--- PROBLEM REQUIREMENTS ---
Copy every record exactly, leaving the pictures out.

── MATERIAL FOR THE TASK ──

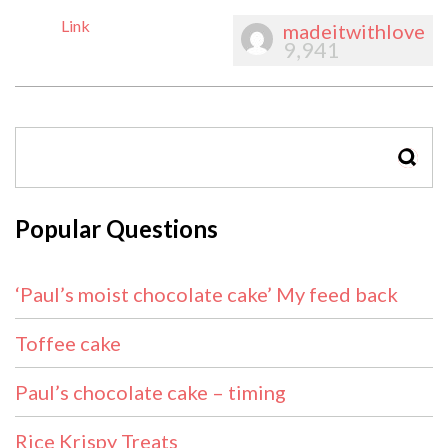
Link
madeitwithlove
9,941
SEAR
Popular Questions
‘Paul’s moist chocolate cake’ My feed back
Toffee cake
Paul’s chocolate cake – timing
Rice Krispy Treats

───

--- EXERCISE SOLUTION ---
Link
madeitwithlove
9,941
SEAR
Popular Questions
‘Paul’s moist chocolate cake’ My feed back
Toffee cake
Paul’s chocolate cake – timing
Rice Krispy Treats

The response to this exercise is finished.